Q: Controlled authorization, time and
location boundaries/restrictions are administration challenges with wireless
networks. Can you detail these and other issues around secure access?
A: Secure access is one of the top issues
with wireless security… and security in general. Only trusted employees should
have access to the network, and only to those areas pertinent to their role and
responsibilities. Two-way authentication is really important here. Not only
should the user be authenticated, but the users should know that they are
connecting to a trusted network.
In many cases the boundaries of access go
beyond just identity. For example, in businesses where there are a lot of shift
workers, such as hospitals and warehouses, it is imperative to restrict access
to employees only during their approved shift hours. In fact, access policy
should be tied in to the overall security policies so that you are alerted to
abnormal activity. For example, why is a nurse whose shift hours are from 8 AM to 5 PM still on the network at 7 PM?
Another dimension is physical location. In
many instances, employees’ access to information is physically restricted as
part of the security policies. This becomes more important with wireless
networks since wireless waves eventually overstretch the desired boundaries. You
can adjust the power levels or use directional antennae, but short of putting
lead in your walls and ceilings, it is difficult to accurately control the
range of wireless coverage. Going back to our hospital example, wireless data
access is allowed to doctors and nurses as long as they are within the hospital
facilities.
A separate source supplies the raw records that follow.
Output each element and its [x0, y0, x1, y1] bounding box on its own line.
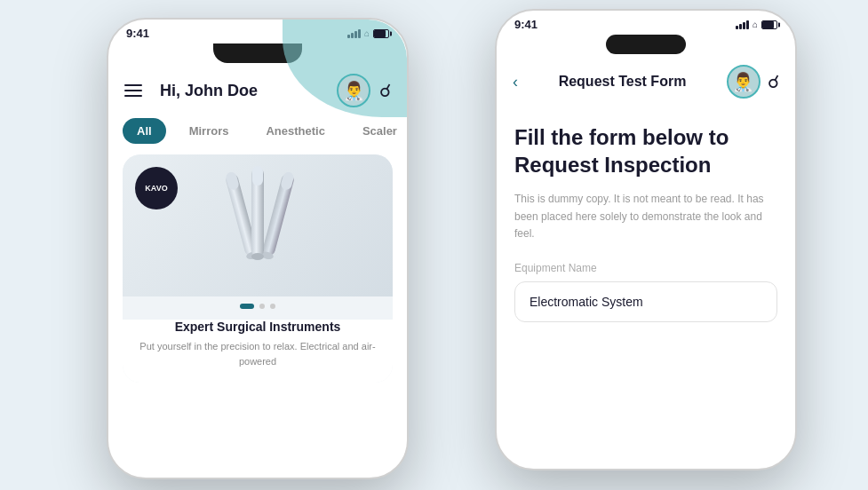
tab-anesthetic[interactable]: Anesthetic	[251, 118, 338, 144]
avatar-icon: 👨‍⚕️	[343, 80, 365, 101]
right-header-icons: 👨‍⚕️ ☌	[727, 65, 779, 99]
form-description: This is dummy copy. It is not meant to b…	[514, 191, 777, 242]
svg-rect-8	[252, 166, 263, 186]
avatar-left[interactable]: 👨‍⚕️	[337, 74, 370, 107]
instruments-svg	[195, 163, 320, 288]
phones-container: 9:41 ⌂	[0, 0, 868, 490]
tab-mirrors[interactable]: Mirrors	[175, 118, 243, 144]
dot-1	[240, 304, 254, 309]
back-button[interactable]: ‹	[513, 73, 518, 91]
left-header-wrapper: Hi, John Doe 👨‍⚕️ ☌	[108, 67, 407, 118]
header-right: 👨‍⚕️ ☌	[337, 74, 391, 107]
battery-icon	[373, 29, 389, 38]
status-time-left: 9:41	[126, 27, 149, 40]
left-header: Hi, John Doe 👨‍⚕️ ☌	[108, 67, 407, 118]
avatar-right[interactable]: 👨‍⚕️	[727, 65, 760, 99]
product-card[interactable]: KAVO	[123, 154, 393, 383]
avatar-icon-right: 👨‍⚕️	[732, 71, 754, 92]
field-label-equipment: Equipment Name	[514, 262, 777, 274]
product-title: Expert Surgical Instruments	[135, 320, 380, 334]
status-bar-right: 9:41 ⌂	[497, 11, 795, 35]
search-button-left[interactable]: ☌	[379, 80, 391, 101]
form-content: Fill the form below to Request Inspectio…	[497, 109, 795, 336]
dot-2	[259, 304, 265, 309]
status-time-right: 9:41	[514, 18, 538, 31]
greeting-text: Hi, John Doe	[160, 82, 258, 100]
dynamic-island	[606, 35, 686, 54]
page-title: Request Test Form	[559, 74, 687, 90]
battery-icon-right	[761, 20, 777, 29]
signal-icon-right	[736, 20, 749, 29]
form-heading: Fill the form below to Request Inspectio…	[514, 123, 777, 178]
dot-3	[270, 304, 275, 309]
svg-point-7	[251, 253, 264, 260]
tab-scaler[interactable]: Scaler	[348, 118, 407, 144]
tab-all[interactable]: All	[123, 118, 166, 144]
product-description: Put yourself in the precision to relax. …	[135, 339, 380, 368]
right-header: ‹ Request Test Form 👨‍⚕️ ☌	[497, 58, 795, 109]
category-tabs: All Mirrors Anesthetic Scaler	[108, 118, 407, 154]
phone-right: 9:41 ⌂ ‹ Request Test Form	[495, 9, 797, 470]
status-icons-right: ⌂	[736, 20, 777, 29]
equipment-name-input[interactable]	[514, 281, 777, 322]
wifi-icon-right: ⌂	[753, 20, 758, 29]
product-logo: KAVO	[135, 167, 178, 209]
search-button-right[interactable]: ☌	[768, 71, 779, 92]
back-arrow-icon: ‹	[513, 73, 518, 91]
product-info: Expert Surgical Instruments Put yourself…	[123, 320, 393, 383]
hamburger-menu-button[interactable]	[124, 84, 142, 97]
phone-left: 9:41 ⌂	[107, 18, 409, 479]
pagination-dots	[123, 296, 393, 320]
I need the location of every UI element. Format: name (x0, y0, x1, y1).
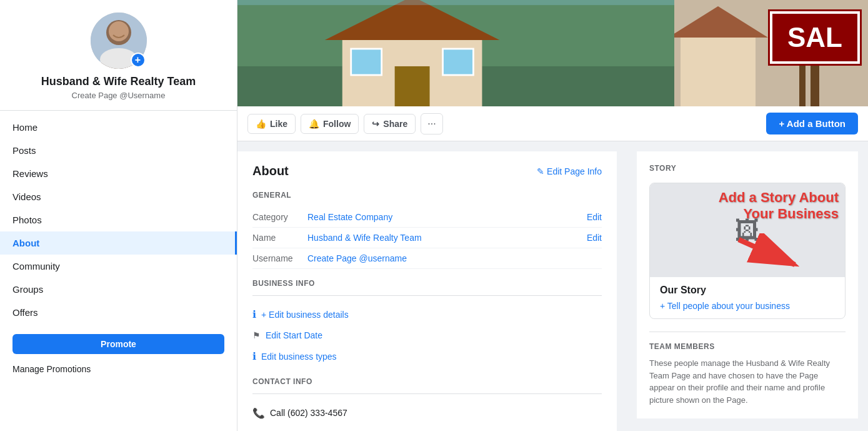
follow-button[interactable]: 🔔 Follow (301, 114, 359, 134)
username-label: Username (252, 253, 302, 263)
follow-label: Follow (323, 119, 351, 129)
cover-left-image (237, 0, 674, 106)
messenger-link[interactable]: ◎ m.me/14955991113915359 ℹ (252, 424, 602, 431)
flag-icon: ⚑ (252, 330, 261, 340)
story-section-label: STORY (649, 164, 846, 173)
general-section-label: GENERAL (252, 191, 602, 200)
avatar-wrapper: + (91, 13, 147, 69)
nav-community[interactable]: Community (0, 255, 237, 278)
nav-photos[interactable]: Photos (0, 208, 237, 231)
svg-text:SAL: SAL (787, 22, 842, 53)
category-row: Category Real Estate Company Edit (252, 207, 602, 228)
edit-business-details-label: + Edit business details (261, 310, 349, 320)
contact-info-label: CONTACT INFO (252, 377, 602, 386)
cover-right-image: SAL (674, 0, 868, 106)
sidebar: + Husband & Wife Realty Team Create Page… (0, 0, 237, 431)
manage-promotions-link[interactable]: Manage Promotions (0, 359, 237, 379)
edit-start-date-label: Edit Start Date (266, 330, 322, 340)
action-bar: 👍 Like 🔔 Follow ↪ Share ··· + Add a Butt… (237, 106, 868, 141)
story-panel: STORY 🖼 Add a Story About Your Business (637, 151, 858, 418)
username-value[interactable]: Create Page @username (307, 253, 602, 263)
share-button[interactable]: ↪ Share (364, 114, 416, 134)
arrow-icon (732, 233, 807, 271)
edit-page-info-button[interactable]: ✎ Edit Page Info (537, 166, 602, 176)
username-row: Username Create Page @username (252, 248, 602, 269)
content-area: About ✎ Edit Page Info GENERAL Category … (237, 141, 868, 431)
tell-people-link[interactable]: + Tell people about your business (660, 301, 835, 311)
name-value: Husband & Wife Realty Team (307, 233, 582, 243)
nav-groups[interactable]: Groups (0, 278, 237, 301)
page-name: Husband & Wife Realty Team (41, 75, 196, 88)
promote-button[interactable]: Promote (12, 334, 224, 354)
team-members-section: TEAM MEMBERS These people manage the Hus… (649, 332, 846, 406)
svg-rect-16 (681, 38, 756, 106)
team-description: These people manage the Husband & Wife R… (649, 357, 846, 406)
like-label: Like (270, 119, 287, 129)
nav-home-label: Home (12, 122, 37, 133)
svg-rect-14 (237, 0, 674, 5)
nav-community-label: Community (12, 261, 60, 271)
svg-rect-10 (351, 49, 382, 75)
cover-photo: SAL (237, 0, 868, 106)
nav-posts-label: Posts (12, 145, 36, 156)
edit-business-types-link[interactable]: ℹ Edit business types (252, 345, 602, 367)
phone-link[interactable]: 📞 Call (602) 333-4567 (252, 402, 602, 424)
main-content: SAL 👍 Like 🔔 Follow ↪ Share ··· (237, 0, 868, 431)
more-icon: ··· (427, 118, 436, 129)
nav-videos[interactable]: Videos (0, 185, 237, 208)
add-button-cta[interactable]: + Add a Button (766, 113, 858, 134)
info-icon-2: ℹ (252, 350, 256, 362)
team-members-label: TEAM MEMBERS (649, 342, 846, 351)
svg-line-25 (739, 240, 795, 265)
business-info-label: BUSINESS INFO (252, 279, 602, 288)
info-icon-1: ℹ (252, 308, 256, 320)
edit-business-details-link[interactable]: ℹ + Edit business details (252, 303, 602, 325)
phone-label: Call (602) 333-4567 (270, 408, 347, 418)
annotation-line2: Your Business (719, 206, 839, 222)
name-row: Name Husband & Wife Realty Team Edit (252, 228, 602, 248)
nav-reviews[interactable]: Reviews (0, 162, 237, 185)
svg-point-4 (109, 21, 129, 41)
nav-posts[interactable]: Posts (0, 139, 237, 162)
nav-photos-label: Photos (12, 215, 42, 225)
nav-offers[interactable]: Offers (0, 301, 237, 324)
about-title: About (252, 164, 289, 178)
about-panel: About ✎ Edit Page Info GENERAL Category … (237, 151, 617, 431)
nav-menu: Home Posts Reviews Videos Photos About C… (0, 111, 237, 329)
about-header: About ✎ Edit Page Info (252, 164, 602, 178)
add-photo-button[interactable]: + (131, 53, 146, 68)
nav-about-label: About (12, 238, 39, 248)
nav-about[interactable]: About (0, 231, 237, 255)
divider-2 (252, 393, 602, 394)
story-card: 🖼 Add a Story About Your Business (649, 183, 846, 319)
svg-rect-9 (395, 66, 430, 106)
svg-rect-23 (811, 66, 819, 106)
right-sidebar: STORY 🖼 Add a Story About Your Business (627, 151, 858, 431)
nav-videos-label: Videos (12, 191, 41, 202)
nav-reviews-label: Reviews (12, 168, 48, 179)
story-image-area: 🖼 Add a Story About Your Business (650, 183, 845, 277)
like-button[interactable]: 👍 Like (247, 114, 296, 134)
house-illustration (237, 0, 674, 106)
profile-section: + Husband & Wife Realty Team Create Page… (0, 0, 237, 111)
annotation-line1: Add a Story About (719, 190, 839, 206)
nav-home[interactable]: Home (0, 116, 237, 139)
svg-rect-11 (443, 49, 474, 75)
story-body: Our Story + Tell people about your busin… (650, 277, 845, 318)
category-edit-button[interactable]: Edit (587, 212, 602, 222)
phone-icon: 📞 (252, 407, 265, 419)
edit-start-date-link[interactable]: ⚑ Edit Start Date (252, 325, 602, 345)
name-edit-button[interactable]: Edit (587, 233, 602, 243)
edit-business-types-label: Edit business types (261, 352, 337, 362)
nav-groups-label: Groups (12, 284, 43, 295)
more-button[interactable]: ··· (421, 113, 442, 134)
divider-1 (252, 295, 602, 296)
follow-icon: 🔔 (309, 119, 319, 129)
category-label: Category (252, 212, 302, 222)
our-story-title: Our Story (660, 285, 835, 296)
page-username[interactable]: Create Page @Username (72, 91, 166, 100)
share-label: Share (383, 119, 407, 129)
sale-sign-illustration: SAL (674, 0, 868, 106)
story-annotation: Add a Story About Your Business (719, 190, 839, 223)
category-value: Real Estate Company (307, 212, 582, 222)
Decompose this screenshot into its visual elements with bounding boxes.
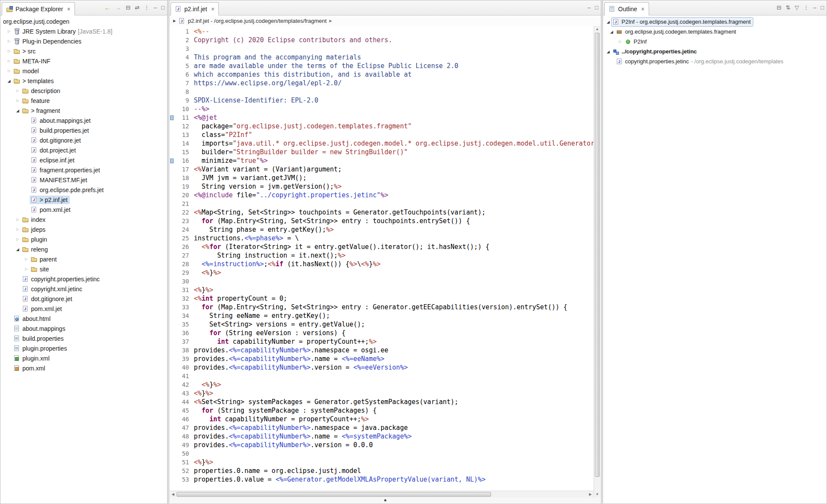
tree-item-dot-gitignore-jet[interactable]: dot.gitignore.jet [0,135,167,145]
code-line[interactable]: 2Copyright (c) 2020 Eclipse contributors… [170,36,594,44]
collapse-all-icon[interactable]: ⊟ [126,5,131,10]
line-number[interactable]: 25 [174,234,193,243]
tree-item-p2-inf-jet[interactable]: > p2.inf.jet [0,195,167,205]
code-line[interactable]: 42 <%}%> [170,380,594,389]
collapse-arrow-icon[interactable]: ◢ [608,30,615,34]
line-number[interactable]: 27 [174,251,193,260]
line-number[interactable]: 23 [174,217,193,225]
tab-p2-inf-jet[interactable]: p2.inf.jet × [171,2,219,16]
minimize-icon[interactable]: – [588,5,591,10]
line-number[interactable]: 53 [174,475,193,484]
code-line[interactable]: 16 minimize="true"%> [170,156,594,165]
tab-outline[interactable]: Outline × [604,2,649,16]
line-number[interactable]: 4 [174,53,193,62]
line-number[interactable]: 44 [174,398,193,406]
line-number[interactable]: 47 [174,423,193,432]
code-line[interactable]: 34 String eeName = entry.getKey(); [170,311,594,320]
expand-arrow-icon[interactable]: ▷ [14,99,21,103]
code-line[interactable]: 49provides.<%=capabilityNumber%>.version… [170,441,594,449]
tree-item-copyright-properties-jetinc[interactable]: copyright.properties.jetinc [0,274,167,284]
expand-arrow-icon[interactable]: ▷ [14,218,21,221]
line-number[interactable]: 31 [174,286,193,294]
code-line[interactable]: 8 [170,87,594,96]
tree-item-jdeps[interactable]: ▷jdeps [0,224,167,234]
collapse-arrow-icon[interactable]: ◢ [605,50,612,54]
sort-icon[interactable]: ⇅ [786,5,790,10]
code-line[interactable]: 41 [170,372,594,380]
expand-arrow-icon[interactable]: ▷ [23,267,30,271]
line-number[interactable]: 16 [174,156,193,165]
line-number[interactable]: 51 [174,458,193,467]
line-number[interactable]: 2 [174,36,193,44]
link-with-editor-icon[interactable]: ⇄ [135,5,140,10]
code-line[interactable]: 6which accompanies this distribution, an… [170,70,594,79]
line-number[interactable]: 46 [174,415,193,423]
line-number[interactable]: 28 [174,260,193,268]
horizontal-scrollbar-thumb[interactable] [177,492,491,497]
line-number[interactable]: 24 [174,225,193,234]
collapse-arrow-icon[interactable]: ◢ [6,79,12,83]
expand-arrow-icon[interactable]: ▷ [617,40,624,44]
code-line[interactable]: 23 for (Map.Entry<String, Set<String>> e… [170,217,594,225]
line-number[interactable]: 43 [174,389,193,398]
code-line[interactable]: 35 Set<String> versions = entry.getValue… [170,320,594,329]
tree-item-build-properties-jet[interactable]: build.properties.jet [0,125,167,135]
code-line[interactable]: 9SPDX-License-Identifier: EPL-2.0 [170,96,594,105]
code-line[interactable]: 27 String instruction = it.next();%> [170,251,594,260]
close-icon[interactable]: × [641,6,644,12]
code-line[interactable]: 47provides.<%=capabilityNumber%>.namespa… [170,423,594,432]
code-line[interactable]: 31<%}%> [170,286,594,294]
code-line[interactable]: 38provides.<%=capabilityNumber%>.namespa… [170,346,594,355]
line-number[interactable]: 29 [174,268,193,277]
line-number[interactable]: 32 [174,294,193,303]
tree-item-fragment-properties-jet[interactable]: fragment.properties.jet [0,165,167,175]
expand-arrow-icon[interactable]: ▷ [6,39,12,43]
line-number[interactable]: 1 [174,27,193,36]
expand-arrow-icon[interactable]: ▷ [6,59,12,63]
line-number[interactable]: 17 [174,165,193,174]
expand-arrow-icon[interactable]: ▷ [6,29,12,33]
line-number[interactable]: 30 [174,277,193,286]
back-icon[interactable]: ← [104,4,111,11]
chevron-right-icon[interactable]: ▶ [173,19,176,23]
tree-item-org-eclipse-justj-codegen[interactable]: org.eclipse.justj.codegen [0,16,167,26]
code-line[interactable]: 18 JVM jvm = variant.getJVM(); [170,174,594,182]
code-line[interactable]: 26 <%for (Iterator<String> it = entry.ge… [170,243,594,251]
line-number[interactable]: 8 [174,87,193,96]
code-line[interactable]: 37 int capabilityNumber = propertyCount+… [170,337,594,346]
outline-item-copyright-properties-jetinc[interactable]: ◢../copyright.properties.jetinc [603,47,827,56]
outline-item-p2inf-org-eclipse-justj-codegen-templates-fragment[interactable]: ◢P2Inf - org.eclipse.justj.codegen.templ… [603,17,827,27]
line-number[interactable]: 33 [174,303,193,311]
line-number[interactable]: 39 [174,355,193,363]
scroll-down-icon[interactable]: ▼ [594,491,600,498]
close-icon[interactable]: × [67,6,71,12]
maximize-icon[interactable]: □ [595,5,598,10]
line-number[interactable]: 22 [174,208,193,217]
tree-item-manifest-mf-jet[interactable]: MANIFEST.MF.jet [0,175,167,185]
code-line[interactable]: 52properties.0.name = org.eclipse.justj.… [170,467,594,475]
collapse-arrow-icon[interactable]: ◢ [14,247,21,252]
code-line[interactable]: 33 for (Map.Entry<String, Set<String>> e… [170,303,594,311]
tree-item-eclipse-inf-jet[interactable]: eclipse.inf.jet [0,155,167,165]
line-number[interactable]: 50 [174,449,193,458]
expand-arrow-icon[interactable]: ▷ [6,69,12,73]
code-line[interactable]: 5are made available under the terms of t… [170,62,594,70]
outline-item-org-eclipse-justj-codegen-templates-fragment[interactable]: ◢org.eclipse.justj.codegen.templates.fra… [603,27,827,37]
scroll-left-icon[interactable]: ◀ [170,491,176,498]
code-line[interactable]: 12 package="org.eclipse.justj.codegen.te… [170,122,594,131]
line-number[interactable]: 49 [174,441,193,449]
tree-item-about-mappings-jet[interactable]: about.mappings.jet [0,115,167,125]
line-number[interactable]: 7 [174,79,193,87]
tree-item-org-eclipse-pde-prefs-jet[interactable]: org.eclipse.pde.prefs.jet [0,185,167,195]
code-line[interactable]: 25instructions.<%=phase%> = \ [170,234,594,243]
view-menu-icon[interactable]: ⋮ [144,5,149,10]
code-line[interactable]: 28 <%=instruction%>;<%if (it.hasNext()) … [170,260,594,268]
sash-handle[interactable] [384,499,386,501]
code-line[interactable]: 17<%Variant variant = (Variant)argument; [170,165,594,174]
code-line[interactable]: 24 String phase = entry.getKey();%> [170,225,594,234]
line-number[interactable]: 21 [174,199,193,208]
code-line[interactable]: 7https://www.eclipse.org/legal/epl-2.0/ [170,79,594,87]
vertical-scrollbar[interactable]: ▲ ▼ [594,26,600,498]
line-number[interactable]: 52 [174,467,193,475]
code-line[interactable]: 19 String version = jvm.getVersion();%> [170,182,594,191]
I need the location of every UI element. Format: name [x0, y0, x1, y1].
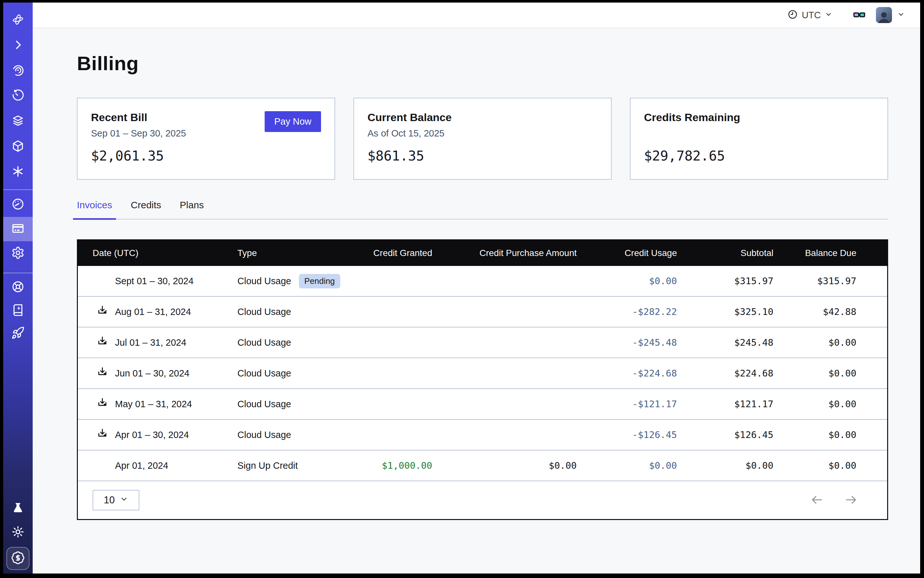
arrow-right-icon — [844, 493, 858, 508]
row-type-label: Cloud Usage — [237, 307, 291, 317]
sidebar-divider — [3, 273, 32, 273]
sidebar-item-docs[interactable] — [3, 299, 32, 322]
download-invoice-button[interactable] — [93, 336, 115, 349]
table-row: Jul 01 – 31, 2024 Cloud Usage -$245.48 $… — [78, 328, 887, 358]
card-subtitle — [644, 128, 740, 140]
card-title: Current Balance — [367, 111, 452, 124]
download-invoice-button[interactable] — [93, 305, 115, 319]
avatar — [876, 7, 892, 23]
cell-subtotal: $224.68 — [677, 368, 773, 379]
timezone-selector[interactable]: UTC — [788, 9, 832, 21]
gauge-icon — [11, 197, 25, 212]
logo — [11, 13, 25, 28]
sidebar-item-observe[interactable] — [3, 60, 32, 81]
docs-book-icon — [11, 303, 25, 318]
table-row: May 01 – 31, 2024 Cloud Usage -$121.17 $… — [78, 389, 887, 420]
cell-credit-granted: $1,000.00 — [355, 460, 432, 471]
cell-credit-usage: $0.00 — [577, 276, 677, 286]
sidebar-item-sessions[interactable] — [3, 86, 32, 106]
cell-credit-usage: -$224.68 — [577, 368, 677, 379]
tab-plans[interactable]: Plans — [180, 200, 204, 219]
tab-invoices[interactable]: Invoices — [77, 200, 112, 219]
cell-balance-due: $0.00 — [773, 368, 856, 379]
row-type-label: Cloud Usage — [237, 430, 291, 440]
cell-subtotal: $245.48 — [677, 337, 773, 348]
timer-icon — [11, 89, 25, 104]
download-icon — [93, 336, 108, 349]
cell-credit-purchase: $0.00 — [432, 460, 577, 471]
app-window: UTC Billing — [3, 3, 920, 573]
col-credit-usage: Credit Usage — [577, 248, 677, 258]
layers-icon — [11, 114, 25, 129]
sidebar-item-support[interactable] — [3, 276, 32, 299]
credits-button[interactable] — [6, 547, 29, 570]
page-size-select[interactable]: 10 — [93, 490, 140, 510]
card-amount: $29,782.65 — [644, 148, 874, 164]
row-date-label: May 01 – 31, 2024 — [115, 399, 192, 409]
sun-icon — [11, 525, 25, 540]
row-type-label: Cloud Usage — [237, 368, 291, 379]
sidebar-item-home[interactable] — [3, 10, 32, 31]
account-menu[interactable] — [876, 7, 905, 23]
sidebar-item-billing[interactable] — [3, 217, 32, 241]
cell-subtotal: $325.10 — [677, 306, 773, 317]
sidebar-item-deployments[interactable] — [3, 136, 32, 157]
download-invoice-button[interactable] — [93, 397, 115, 411]
sidebar-divider — [3, 189, 32, 190]
row-date-label: Apr 01 – 30, 2024 — [115, 430, 189, 440]
tab-credits[interactable]: Credits — [131, 200, 161, 219]
next-page-button[interactable] — [844, 493, 858, 508]
sidebar-spacer — [3, 345, 32, 495]
table-row: Apr 01 – 30, 2024 Cloud Usage -$126.45 $… — [78, 420, 887, 450]
sidebar-item-labs[interactable] — [3, 498, 32, 519]
rocket-icon — [11, 326, 25, 341]
timezone-label: UTC — [802, 10, 821, 21]
row-type-label: Cloud Usage — [237, 399, 291, 409]
chevron-right-icon — [11, 38, 25, 53]
topbar: UTC — [32, 3, 920, 28]
cell-subtotal: $315.97 — [677, 276, 773, 286]
cell-credit-usage: -$245.48 — [577, 337, 677, 348]
card-subtitle: Sep 01 – Sep 30, 2025 — [91, 128, 186, 140]
cell-credit-usage: -$282.22 — [577, 306, 677, 317]
wheel-icon — [11, 280, 25, 295]
cell-balance-due: $0.00 — [773, 429, 856, 440]
theme-toggle[interactable] — [3, 522, 32, 543]
cell-balance-due: $0.00 — [773, 460, 856, 471]
col-type: Type — [237, 248, 355, 258]
download-invoice-button[interactable] — [93, 366, 115, 380]
sidebar-item-inference[interactable] — [3, 162, 32, 182]
cell-subtotal: $121.17 — [677, 399, 773, 409]
main-area: UTC Billing — [32, 3, 920, 573]
page-size-value: 10 — [104, 494, 115, 506]
pay-now-button[interactable]: Pay Now — [265, 111, 321, 132]
cell-subtotal: $0.00 — [677, 460, 773, 471]
cell-balance-due: $315.97 — [773, 276, 856, 286]
current-balance-card: Current Balance As of Oct 15, 2025 $861.… — [353, 98, 612, 180]
sidebar-collapse-toggle[interactable] — [3, 35, 32, 56]
row-type-label: Cloud Usage — [237, 338, 291, 348]
table-header: Date (UTC) Type Credit Granted Credit Pu… — [78, 240, 887, 266]
sidebar-item-layers[interactable] — [3, 111, 32, 132]
asterisk-icon — [11, 165, 25, 179]
download-icon — [93, 305, 108, 319]
summary-cards: Recent Bill Sep 01 – Sep 30, 2025 Pay No… — [77, 98, 888, 180]
page-title: Billing — [77, 52, 888, 75]
sidebar-item-getting-started[interactable] — [3, 322, 32, 345]
download-icon — [93, 397, 108, 411]
status-badge: Pending — [299, 274, 340, 288]
sidebar-item-usage[interactable] — [3, 193, 32, 217]
credits-remaining-card: Credits Remaining $29,782.65 — [630, 98, 888, 180]
prev-page-button[interactable] — [810, 493, 824, 508]
reader-mode-button[interactable] — [852, 8, 866, 23]
gear-icon — [11, 246, 25, 261]
row-date-label: Jun 01 – 30, 2024 — [115, 368, 189, 379]
download-invoice-button[interactable] — [93, 428, 115, 442]
col-date: Date (UTC) — [93, 248, 237, 258]
cell-balance-due: $0.00 — [773, 337, 856, 348]
invoices-table: Date (UTC) Type Credit Granted Credit Pu… — [77, 239, 888, 520]
sidebar-item-settings[interactable] — [3, 241, 32, 266]
download-icon — [93, 428, 108, 442]
cell-balance-due: $0.00 — [773, 399, 856, 409]
recent-bill-card: Recent Bill Sep 01 – Sep 30, 2025 Pay No… — [77, 98, 335, 180]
If they step out of the building or try to access the network from
the parking lot, they are denied access.
Q: Using more than four channels presents problems
with interference and channel management -- as does the misconception that the
same SSID [Service Set Identifier] requires the same channel for access points.
What are your recommendations and how will this evolve in the future? And what
about load balancing?
A: I think this misconception is a
carry-over from home wireless networking. If you configure all your access
points to the same channel, all the traffic from all your mobile devices, goes
through all the access points. This duplication of traffic will slow down the
network and disrupt services. Also, if the access points are on the same
channel, or if the channel numbers are close to each other, they experience signal
interference that can disrupt wireless transmissions.
In order to resolve this, care must be
taken to assign channel numbers that are furthest apart from each other to
access points that are in close proximity. In 802.11b and 802.11g, you have 11
channels, but you can practically use only 3 or 4. Think of it as a 3 color map
problem. No two neighboring countries can have the same color, and you only
have 3 colors to use.
Many forget that a wireless connection is
like a shared pipe. The more users you have on a wireless network, the slower
the connection. Therefore, load balancing is a critical issue. This can be done
in several ways – you could balance the number of connections on each access
point so as to distribute the load; you could adjust the power-levels to
increase or decrease coverage areas, or you can activate/deactivate access
points in the vicinity depending on traffic. Either way, you will need to monitor
your wireless activity to understand patterns and take proactive measures to
meet service levels.
Q: You predicted in 2002 a growing market
for embedded machine-to-machine communications in equipment and appliances.
Where is this market today and how will it evolve into the future? [Ed. Note:
RFID = Radio Frequency Identification; ZigBee = low data rate, low-power,
wireless network, two-way standard for automation]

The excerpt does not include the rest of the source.